Karam is also focused on improving variant classifications, by folding in additional data and levels of evidence.

He noted that Ambry's CancerNext RNAinsight test includes both DNA and RNA analyses, which could provide an additional layer of supporting evidence that a variant is pathogenic. For instance, if the DNA findings show the variant affects RNA splicing, the RNA analysis will then provide further data on whether or not it does. "Many times," he said, "this pushes the classification" to one category or another.

Karam and his colleagues are also using a CRISPR-based approach to determine the effects of certain variants to develop a catalog that can be queried when a patient arrives with that variant. As they reported this week in the American Journal of Human Genetics, he and his colleagues at the University of Washington examined whether data like this could help resolve variants of uncertain significance. Using VUS in BRCA1, TP53, and PTEN as test cases, they found that multiplexed functional data could reclassify nearly half of the VUS in BRCA1, 69 percent in TP53, and 15 percent in PTEN.

But Karam noted that while efforts like these might improve variant classifications, they could also contribute to discrepancies in classifications if other labs are not taking similar steps.

Currently, handling discrepant variant interpretations falls to genetic counselors. As part of her survey, Wain assessed whether genetic counselors responded appropriately to different hypothetical patient scenarios for variant interpretation, and she found that genetic counselors generally applied the evidence correctly.
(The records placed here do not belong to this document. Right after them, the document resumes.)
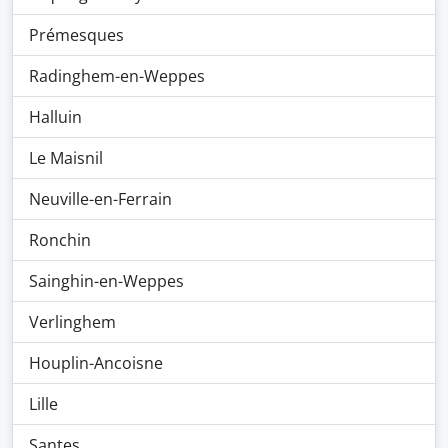
Prémesques
Radinghem-en-Weppes
Halluin
Le Maisnil
Neuville-en-Ferrain
Ronchin
Sainghin-en-Weppes
Verlinghem
Houplin-Ancoisne
Lille
Santes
Generally, as the survey conducted by UT Southwestern's Reys and Lahiri found, most genetic counselors, 87 percent, turn to public databases like ClinVar to assess variants, and 62 percent contact the reporting lab, findings similar to what Wain's analysis found earlier.

Wain said her findings indicate that variant interpretation is a key part of genetic counselors' clinical practice and that they should acknowledge their expertise in variant interpretation. By that, she said she means genetic counselors should speak up when they are part of a multidisciplinary team — especially where they might be the only genetics professional present — when an error in interpretation is being made or when a nuance in that interpretation is being overlooked.

"That's one of the reasons that I think it's really important that we recognize this practice and how genetic counselors bring this expertise to a clinical team," she said.

Karam added that he's optimistic that discrepancies in variant classification will eventually be worked out. "I believe that eventually we will have enough data to classify most variants," he said. "We are in the infancy of genetic testing."